I think if I was going blank slate I'd go with some type of zoysia sod. I don't know enough about that grass to know the different cultivars. If $ is no issue than sod 100%. Although one of the seeded Bermuda hybrids would be a close second.


----------



## Durso81 (Apr 10, 2018)

Is there shade issues? I would sod tiftuf.

I would not plug zoysia it grows allot slower.


----------



## smurg (May 30, 2018)

TifTuf hands down.

If price is somewhat of a concern, then just get Tifway 419. About the cheapest Bermuda sod you can buy with 80-90% of the performance as the others.

That all changes if you plan on having large trees and tons of shade. Depends on a lot of factors really, but in a vacuum of optimal conditions, my previous thoughts remain.


----------



## OD on Grass (Nov 1, 2018)

Only 1 tree on that whole space and it isn't actually on my property. Hangs over mine a bit though.


----------



## JRS 9572 (May 28, 2018)

I've had 3 yards in my life. The 1st was 419, the 2nd Celebration, and the one today Tifgrand.

Celebration is head and shoulders above the other two. Just make sure you have some PGR. Celebration grows like crazy and will have you bailing hay if you don't stay on top of it.

I've never used Latitude. But considering where you are (you probably get some colder weather like parts above me in NC.) Latitude might be your best bet.

https://youtu.be/Cu2QrPI_kEU


----------



## TheTurfTamer (Aug 8, 2018)

:bandit: ZEON ZOYSIA !!!! Hands Down... No question.


----------



## Jacob_S (May 22, 2018)

For me, if cost were not a concern I'd sod with celebration or tif tuff, celebration being 1st choice. Take the time to get the subsurface near perfect.


----------



## Kicker (Apr 5, 2018)

Bermuda for me. Tahoma 31 sod... the new and improved variety over tiftuf, tifgrand, and 419.

https://www.sodproductionservices.com/tahoma-31-bermudagrass/


----------



## thesouthernreelmower (Aug 28, 2018)

Tif grand for me. I wouldn't do zoysia because even though it's beautiful, can be somewhat finicky with chemicals and is slow to repair.


----------



## Ware (Jan 28, 2017)

Kicker said:


> Bermuda for me. Tahoma 31 sod... the new and improved variety over tiftuf, tifgrand, and 419.
> 
> https://www.sodproductionservices.com/tahoma-31-bermudagrass/


The University of Arkansas is going to be playing football on Tahoma 31 this year...

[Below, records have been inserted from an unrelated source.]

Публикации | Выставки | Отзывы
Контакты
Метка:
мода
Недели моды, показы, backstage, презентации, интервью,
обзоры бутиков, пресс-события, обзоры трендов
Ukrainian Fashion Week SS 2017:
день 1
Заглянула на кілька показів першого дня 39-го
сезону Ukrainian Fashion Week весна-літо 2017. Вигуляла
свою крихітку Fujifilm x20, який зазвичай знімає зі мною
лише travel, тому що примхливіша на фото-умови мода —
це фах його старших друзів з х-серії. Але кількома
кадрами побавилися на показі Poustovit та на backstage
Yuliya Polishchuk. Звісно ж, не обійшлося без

https://arkansasrazorbacks.com/back-to-grass-in-2019/


----------



## viva_oldtrafford (Apr 4, 2018)

Celebartion @.300" on a usga spec rootzone.


----------



## LowCountryCharleston (Jun 21, 2018)

OD on Grass said:


> Only 1 tree on that whole space and it isn't actually on my property. Hangs over mine a bit though.

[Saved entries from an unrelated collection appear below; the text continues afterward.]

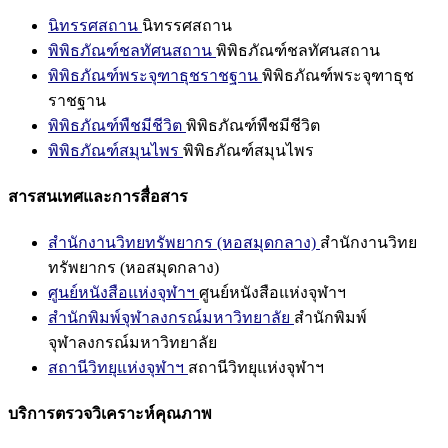
นิทรรศสถาน
นิทรรศสถาน
พิพิธภัณฑ์ชลทัศนสถาน
พิพิธภัณฑ์ชลทัศนสถาน
พิพิธภัณฑ์พระจุฑาธุชราชฐาน
พิพิธภัณฑ์พระจุฑาธุช
ราชฐาน
พิพิธภัณฑ์พืชมีชีวิต
พิพิธภัณฑ์พืชมีชีวิต
พิพิธภัณฑ์สมุนไพร
พิพิธภัณฑ์สมุนไพร
สารสนเทศและการสื่อสาร
สำนักงานวิทยทรัพยากร (หอสมุดกลาง)
สำนักงานวิทย
ทรัพยากร (หอสมุดกลาง)
ศูนย์หนังสือแห่งจุฬาฯ
ศูนย์หนังสือแห่งจุฬาฯ
สำนักพิมพ์จุฬาลงกรณ์มหาวิทยาลัย
สำนักพิมพ์
จุฬาลงกรณ์มหาวิทยาลัย
สถานีวิทยุแห่งจุฬาฯ
สถานีวิทยุแห่งจุฬาฯ
บริการตรวจวิเคราะห์คุณภาพ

From Clemson U if you like Zoysia give a look to El Toro if you can get it in your area.
https://hgic.clemson.edu/factsheet/zoysiagrass/

El Toro is a relatively new zoysiagrass that was developed in California and looks like Meyer. It is the fastest growing zoysiagrass, tolerates mowing with a rotary mower and produces less thatch than Meyer. It also has an improved cold tolerance and a better cool-season color. Research shows El Toro has an earlier spring green up and more shade tolerance.


----------



## OD on Grass (Nov 1, 2018)

Ware said:



> Kicker said:
> 
> 
> > Bermuda for me. Tahoma 31 sod... the new and improved variety over tiftuf, tifgrand, and 419.
> ...


Ooooo I like that. I could say I have the same Bermuda as the hogs...


----------



## OD on Grass (Nov 1, 2018)

LowCountryCharleston said:


> OD on Grass said:
> 
> 
> > Only 1 tree on that whole space and it isn't actually on my property. Hangs over mine a bit though.
> ...


Will have to look at that! Don't worry, it won't have to tolerate a rotary mower 

Btw, thanks EVERYONE for your responses. This is great!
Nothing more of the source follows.